There are many methods of inquiry—such as overhearing conversations, reading a letter at the invitation of the recipient or, in a Shakespearean context, standing behind the arras—which may be distasteful but which on occasions it might be necessary for the police to use in their constant battle against crime. I am aware of the crime wave and it would not be right for me to single out this particular method of investigation from others involving a disclosure by one party without the knowledge or consent of the other.

However much hon. Members ask me, I cannot see that it would be practicable to prohibit the police by legislation from using this means of inquiry. I daresay the police will read the result of our debate. I am quite certain that the view in the House is that this should be used sparingly and only for that purpose. I will certainly see that the police are aware of the views of the House.
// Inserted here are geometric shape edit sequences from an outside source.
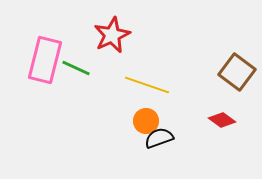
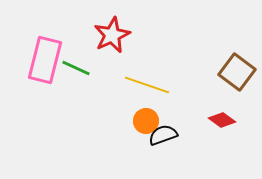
black semicircle: moved 4 px right, 3 px up
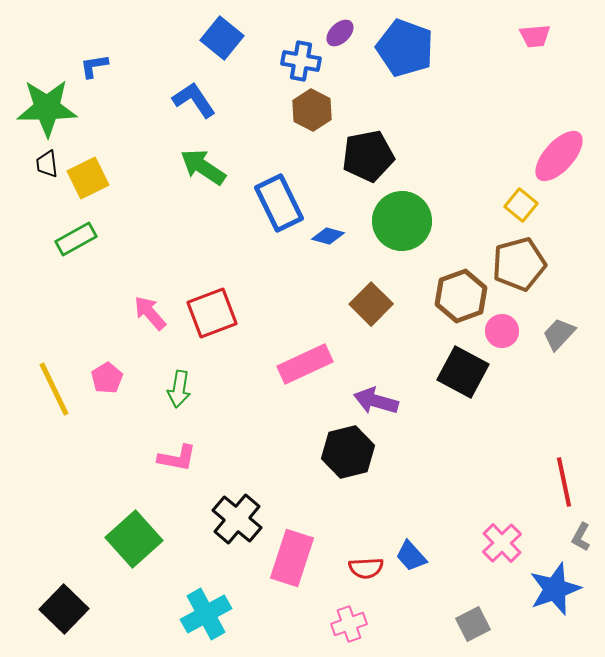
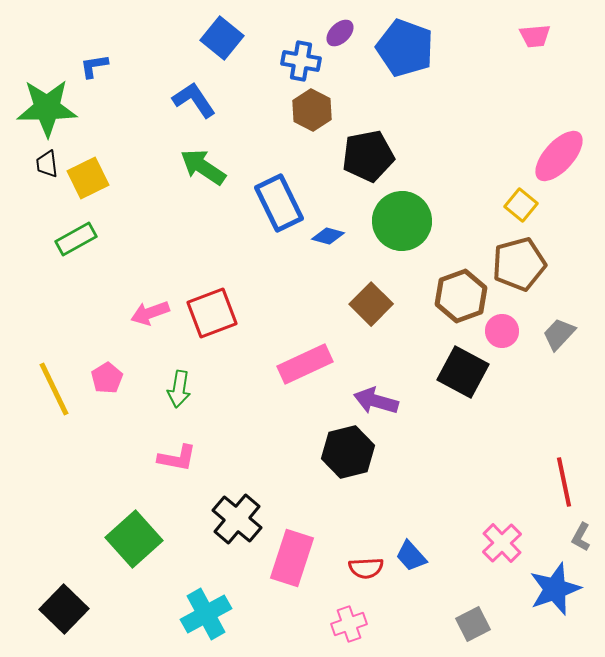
pink arrow at (150, 313): rotated 69 degrees counterclockwise
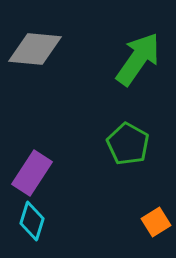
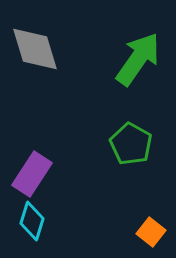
gray diamond: rotated 68 degrees clockwise
green pentagon: moved 3 px right
purple rectangle: moved 1 px down
orange square: moved 5 px left, 10 px down; rotated 20 degrees counterclockwise
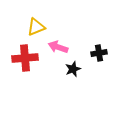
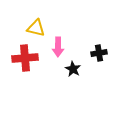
yellow triangle: moved 1 px down; rotated 36 degrees clockwise
pink arrow: rotated 108 degrees counterclockwise
black star: rotated 21 degrees counterclockwise
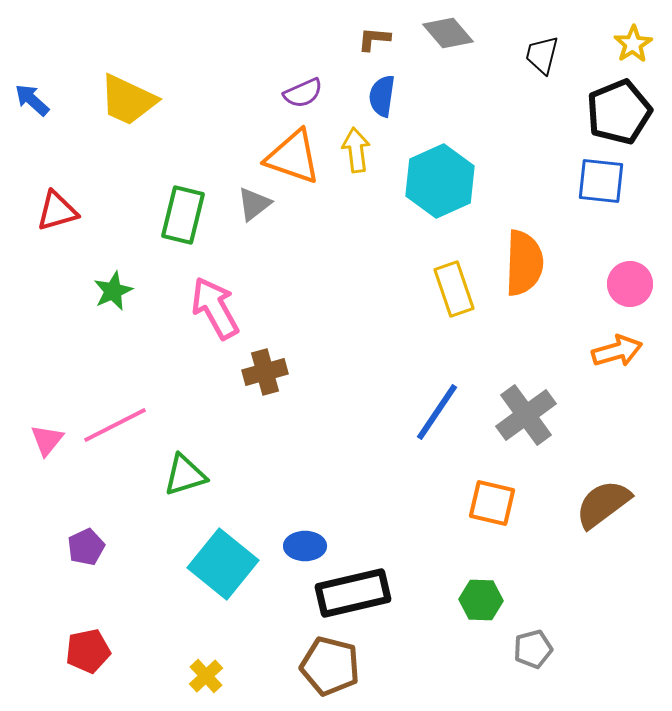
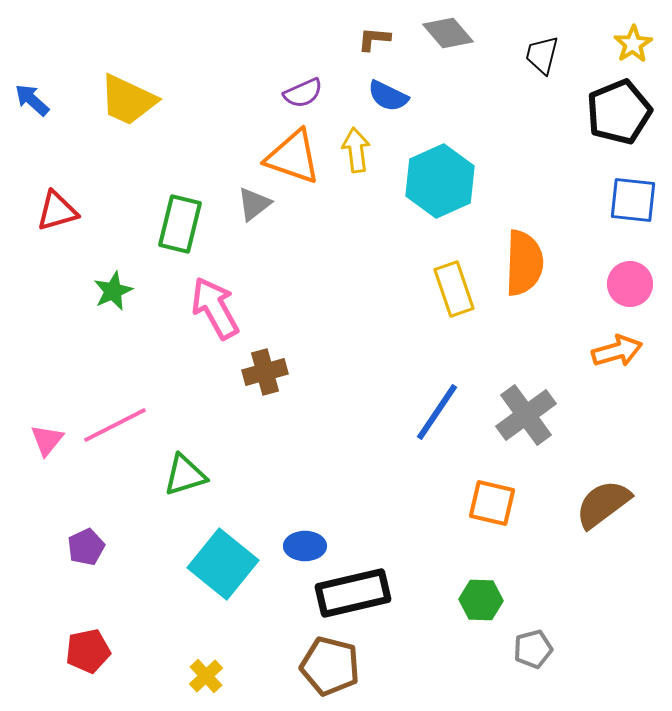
blue semicircle: moved 6 px right; rotated 72 degrees counterclockwise
blue square: moved 32 px right, 19 px down
green rectangle: moved 3 px left, 9 px down
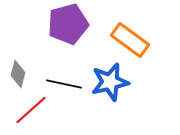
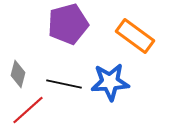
orange rectangle: moved 5 px right, 4 px up
blue star: rotated 9 degrees clockwise
red line: moved 3 px left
This leads to the second question—whether the local police, having been subpoenaed to produce their evidence of the conversation, a claim of Crown privilege should have been made, and whether the Home Secretary should do so if any similar cases should arise in future. I should like to remind the House of the considerations to which the Home Secretary must have regard in considering whether to make such a claim. First, and most important, executive interference with the processes of justice is inherently undesirable. When a court or tribunal has to try a case, it is obviously desirable that, as far as possible, all relevant evidence should be before it, otherwise one or other of the parties, and sometimes it is the defendant, may be prejudiced.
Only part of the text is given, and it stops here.